▸ **What to do**
Below are records to return verbatim; the pictures are to be dropped.

▸ **Collected data**

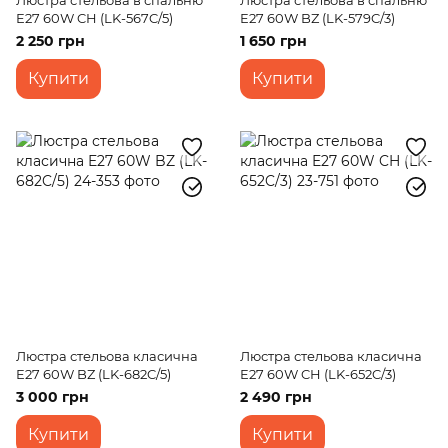
Люстра стельова в спальню
Люстра стельова в спальню
E27 60W CH (LK-567C/5)
E27 60W BZ (LK-579C/3)
2 250 грн
1 650 грн
Купити
Купити
Люстра стельова класична
Люстра стельова класична
E27 60W BZ (LK-682C/5)
E27 60W CH (LK-652C/3)
3 000 грн
2 490 грн
Купити
Купити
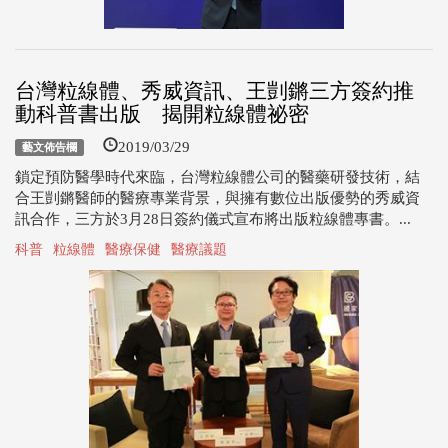
台灣粒線體、秀威資訊、王剴鏘三方簽約推
動科普書出版 揭開粒線體祕密
2019/03/29
藝文佈告欄
鎖定預防醫學時代來臨，台灣粒線體公司的醫藥研發技術，結
合王剴鏘醫師的醫療專業背景，與擁有數位出版優勢的秀威資
訊合作，三方於3月28日簽約儀式宣布將出版粒線體專書。...
科普
粒線體
醫療保健
醫療議題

▸ **Task output**
Люстра стельова в спальню
Люстра стельова в спальню
E27 60W CH (LK-567C/5)
E27 60W BZ (LK-579C/3)
2 250 грн
1 650 грн
Купити
Купити
Люстра стельова класична
Люстра стельова класична
E27 60W BZ (LK-682C/5)
E27 60W CH (LK-652C/3)
3 000 грн
2 490 грн
Купити
Купити
台灣粒線體、秀威資訊、王剴鏘三方簽約推
動科普書出版 揭開粒線體祕密
2019/03/29
藝文佈告欄
鎖定預防醫學時代來臨，台灣粒線體公司的醫藥研發技術，結
合王剴鏘醫師的醫療專業背景，與擁有數位出版優勢的秀威資
訊合作，三方於3月28日簽約儀式宣布將出版粒線體專書。...
科普
粒線體
醫療保健
醫療議題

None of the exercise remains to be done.